Benchmarking#
This is a simple tutorial on how to deploy and benchmark LMCache.
Workload Generator – Long Doc QA:#
Long Doc QA (found in benchmarks/long_doc_qa/
) is a highly flexible traffic simulator that sends long context queries (“documents”) to your serving engine.
Some configurable parameters include the number of tokens in the documents (default is 10000), the number of documents to send to the model (default is 20), the number of output tokens per request (default is 100), and the cache hit/miss ratio (e.g. 2:2 means a repeated 2 hit and 2 miss pattern through all the documents).
You can also choose the number of times to repeat prompts and the mode of repetition (random, tile, interleave).
LMCache provides a simple Long Doc QA Recommender that helps you deploy LMCache and generate the appropriate traffic through Long Doc QA. It will also help you determine the tensor parallelism and the amount of CPU RAM to deploy LMCache with based on the specifications of your hardware.
First set your HF_TOKEN
environment variable with access to the model you want to benchmark.
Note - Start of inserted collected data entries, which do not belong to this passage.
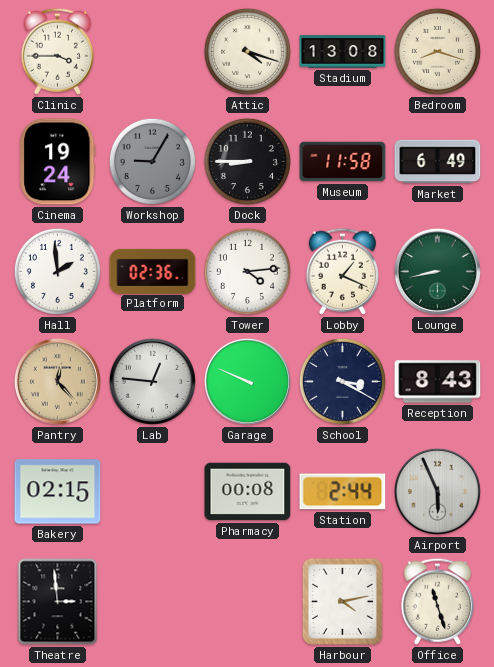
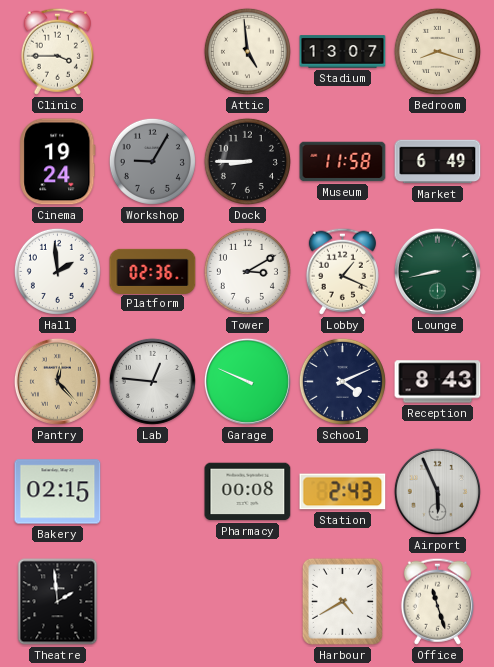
Attic: 4:18 -> 4:59
Stadium: 13:08 -> 13:07
Tower: 4:14 -> 3:10
School: 3:20 -> 4:11
Station: 2:44 -> 2:43
Theatre: 2:59 -> 1:59
Harbour: 4:13 -> 4:40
Then run the recommendation script:
python benchmarks/long_doc_qa/long_doc_qa_recommender.py --model <YOUR_MODEL_NAME>
Example #1:#
# default is meta-llama/Meta-Llama-3.1-8B-Instruct
python benchmarks/long_doc_qa/long_doc_qa_recommender.py
# this output is hardware specific, blindly copying it may not yield optimal results
# please run the recommender script yourself
1. vLLM Deployment:
-----------------
PYTHONHASHSEED=0 \
vllm serve meta-llama/Meta-Llama-3.1-8B-Instruct \
--tensor-parallel-size 1 \
--load-format dummy
2. LMCache Deployment:
--------------------
PYTHONHASHSEED=0 \
LMCACHE_MAX_LOCAL_CPU_SIZE=66 \
vllm serve meta-llama/Meta-Llama-3.1-8B-Instruct \
--tensor-parallel-size 1 \
--load-format dummy \
--kv-transfer-config \
'{"kv_connector": "LMCacheConnectorV1", "kv_role": "kv_both"}'
3. Multi-Round QA Workload Generation:
----------------------------------------
python benchmarks/long_doc_qa/long_doc_qa.py \
--model meta-llama/Meta-Llama-3.1-8B-Instruct \
--num-documents 51 \
--document-length 10000 \
--output-len 100 \
--repeat-count 1 \
--repeat-mode tile \
--max-inflight-requests 4
Llama 8B vLLM Metrics:#
=== BENCHMARK RESULTS ===
Warmup round mean TTFT: 0.751s
Warmup round time: 24.915s
Warmup round prompt count: 51
Query round mean TTFT: 0.753s
Query round time: 24.628s
Query round prompt count: 51
Llama 8B LMCache Metrics:#
=== BENCHMARK RESULTS ===
Warmup round mean TTFT: 0.832s
Warmup round time: 26.027s
Warmup round prompt count: 51
Query round mean TTFT: 0.214s
Query round time: 14.564s
Query round prompt count: 51
The warmup round is the first time the model sees the documents. The query round is the second time the model sees the documents. Without offloading, even with KV Cache reuse, there is no improvement in TTFT nor throughput. With offloading, we can see significant performance improvements to the query round.
Example #2:#
python benchmarks/long_doc_qa/long_doc_qa_recommender.py --model meta-llama/Llama-3.1-70B-Instruct
1. vLLM Deployment:
-----------------
PYTHONHASHSEED=0 \
vllm serve meta-llama/Llama-3.1-70B-Instruct \
--tensor-parallel-size 4 \
--load-format dummy
2. LMCache Deployment:
--------------------
PYTHONHASHSEED=0 \
LMCACHE_MAX_LOCAL_CPU_SIZE=40 \
vllm serve meta-llama/Llama-3.1-70B-Instruct \
--tensor-parallel-size 4 \
--load-format dummy \
--kv-transfer-config \
'{"kv_connector": "LMCacheConnectorV1", "kv_role": "kv_both"}'
3. Multi-Round QA Workload Generation:
----------------------------------------
python benchmarks/long_doc_qa/long_doc_qa.py \
--model meta-llama/Llama-3.1-70B-Instruct \
--num-documents 50 \
--document-length 10000 \
--output-len 100 \
--repeat-count 1 \
--repeat-mode tile \
--max-inflight-requests 4
Llama 70B vLLM Metrics:#
=== BENCHMARK RESULTS ===
Warmup round mean TTFT: 1.797s
Warmup round time: 54.903s
Warmup round prompt count: 50
Query round mean TTFT: 1.798s
Query round time: 54.974s
Query round prompt count: 50
Llama 70B LMCache Metrics:#
=== BENCHMARK RESULTS ===
Warmup round mean TTFT: 1.881s
Warmup round time: 56.673s
Warmup round prompt count: 50
Query round mean TTFT: 0.174s
Query round time: 26.223s
Query round prompt count: 50